Yes. The Qwen3-VL weights, including the flagship 235B-A22B model and the dense 2B/4B/8B/32B variants, are released under the Apache 2.0 license, so you can download, fine-tune, and self-host them, including for commercial use.
What is the context window of Qwen3-VL?
It supports a 256K-token context window natively, covering interleaved text, images, and video, and can be extended to 1 million tokens using YaRN. That is large enough to process entire books or hours-long videos in a single pass.
How big is the flagship Qwen3-VL model?
The flagship Qwen3-VL-235B-A22B is a Mixture-of-Experts model with 235B total parameters and about 22B active per token.
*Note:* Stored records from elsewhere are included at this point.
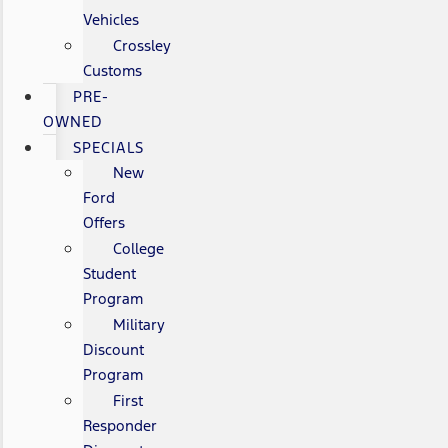
Vehicles
Crossley
Customs
PRE-
OWNED
SPECIALS
New
Ford
Offers
College
Student
Program
Military
Discount
Program
First
Responder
It comes in an Instruct edition and a reasoning-focused Thinking edition; the full release weighs around 471 GB.
Can Qwen3-VL act as an agent or do OCR?
Yes. Qwen3-VL works as a visual agent that recognizes GUI elements on PC and mobile screens and invokes tools to complete tasks, and its OCR now covers 32 languages with strong document-parsing results (DocVQA 96.5, OCRBench 875).